Approximately 10 million people worldwide are blind as a result of corneal diseases. The only generally available treatment option at the time of writing was to replace corneas using donor tissue. In Europe, approximately 25 000 such operations are carried out each year. But there is an increasing risk of disease transmission from donor tissue and furthermore the growing use of laser corrective surgery renders corneas unsuitable for grafting.

These factors, together with the limited applications of synthetic polymer-based artificial corneas (keratoprosthesis), pointed to the urgent need to develop tissue engineered corneas for clinical applications. In addition, following recent European directives banning the use of animals for toxicity testing, there was an urgent requirement to develop in vitro alternatives to the widely used Draize eye test.

The overall aim of this project was to carry out research leading to the three-dimensional (3D) reconstruction of human corneas. In order to do so, part of the project was aimed at producing 3D cell scaffolds resembling - as closely as possible - the natural extracellular matrix (ECM). This required production of recombinant human ECM proteins and their processing enzymes, including functional studies on the roles of these enzymes and associated proteins.

In parallel with these studies, another goal was to isolate and characterise the different cell types and identify as far as possible corresponding adult stem cell sources. Part of this work included clinical trials using stem cell-derived epithelial cells.

Cell interactions with the ECM were the topic of a further area of research, such interactions being essential for optimal tissue reconstruction. For the tissue engineering, the first aim was to reconstruct a hemi-cornea (epithelium + stroma) as an in vitro alternative to animal toxicity testing. Subsequently, a variety of novel scaffolds and hemi-corneas were reconstructed for possible long-term clinical applications. Biocompatibility testing in animal models was begun. Finally, full depth corneas were reconstructed in vitro using all three cell layers.
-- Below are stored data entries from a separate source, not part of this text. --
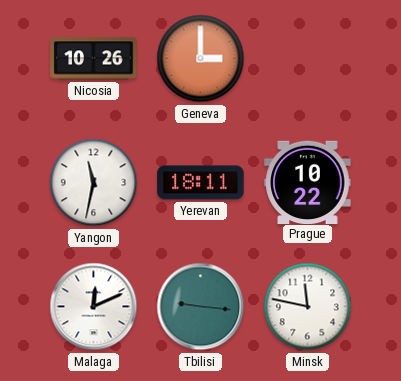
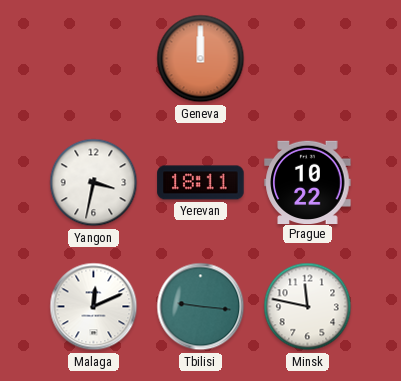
Nicosia: 10:26 -> none
Geneva: 3:00 -> 12:00
Yangon: 11:32 -> 3:32
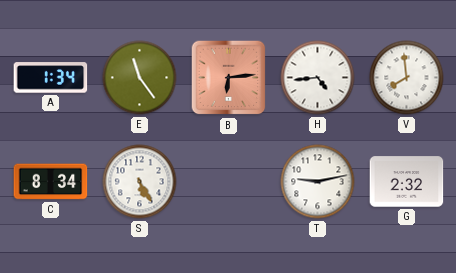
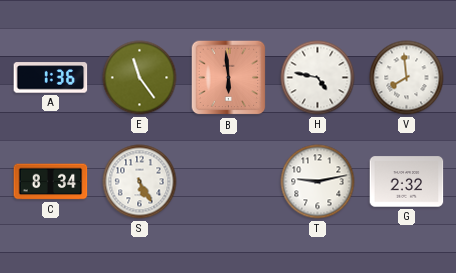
A: 1:34 -> 1:36
B: 6:14 -> 5:59
H: 4:44 -> 4:47
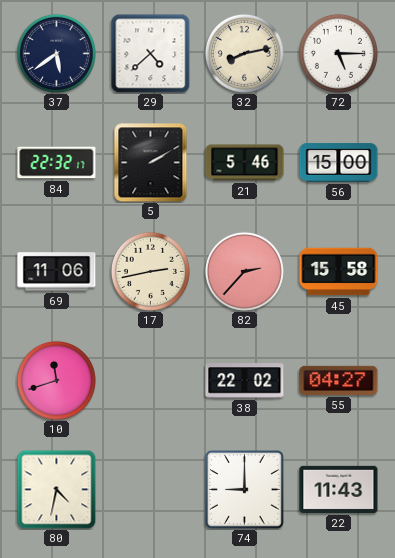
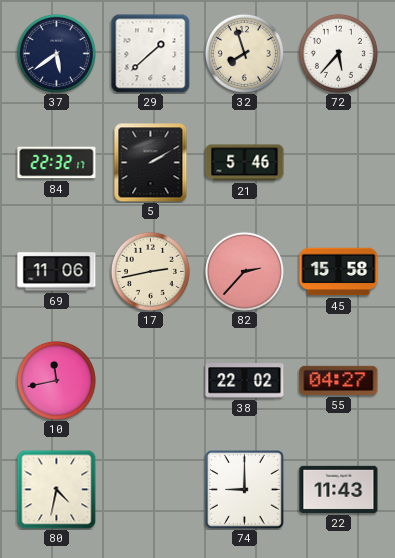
29: 4:38 -> 1:38
32: 8:13 -> 7:57
72: 5:15 -> 5:37
56: 15:00 -> none
10: 11:42 -> 11:43
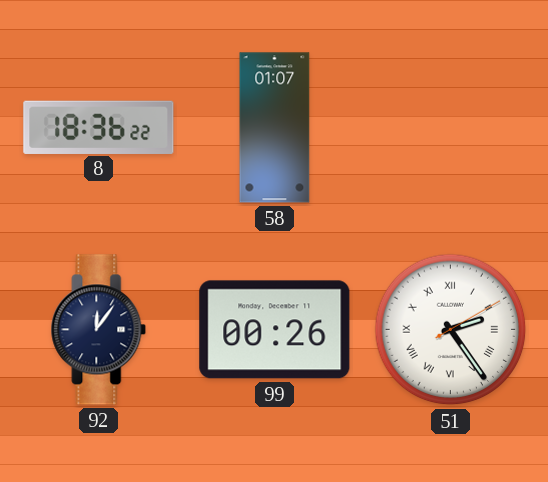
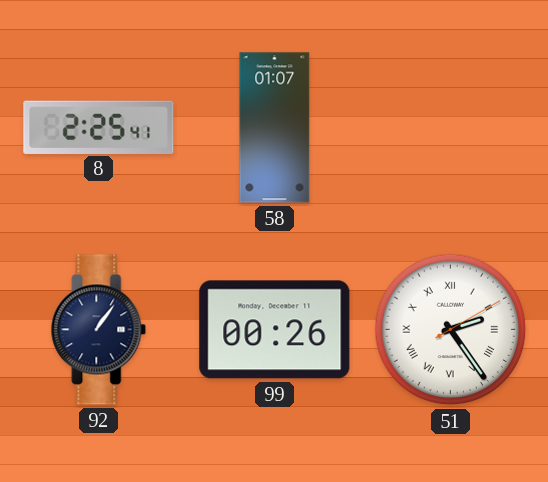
8: 18:36 -> 2:25
92: 12:06 -> 1:06
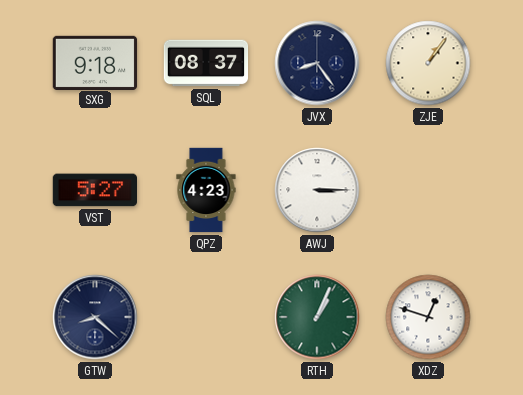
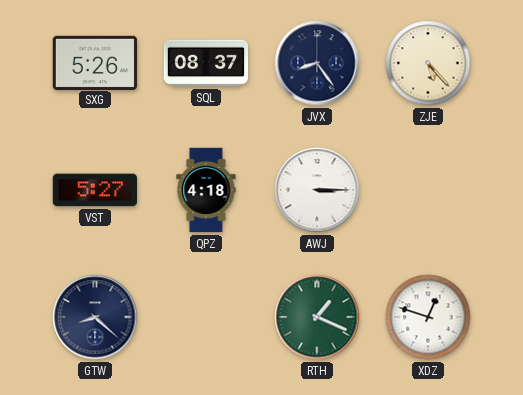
SXG: 9:18 -> 5:26
ZJE: 1:06 -> 5:23
QPZ: 4:23 -> 4:18
RTH: 1:04 -> 1:19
The project was largely successful, having achieved most of the aims initially set out. Partners developed new protocols for the production of recombinant extracellular matrix proteins and gained new insights into the regulation of extracellular enzymes and the roles of cell-matrix interactions in corneal structure and repair. They also identified new molecular mechanisms controlling the phenotype of limbal stem cells and showed that keratocytes from different regions of the cornea vary in proliferative potential. Successful clinical trials on restoration of limbal stem cell deficiency were carried out. They developed a hemi-cornea using normal human cells for applications in pharmacotoxicity testing, undergoing validation at the time of writing. Finally, they devised new technologies for the construction of 3D scaffolds and shown these to be useful for corneal tissue engineering, including preclinical testing in animal models.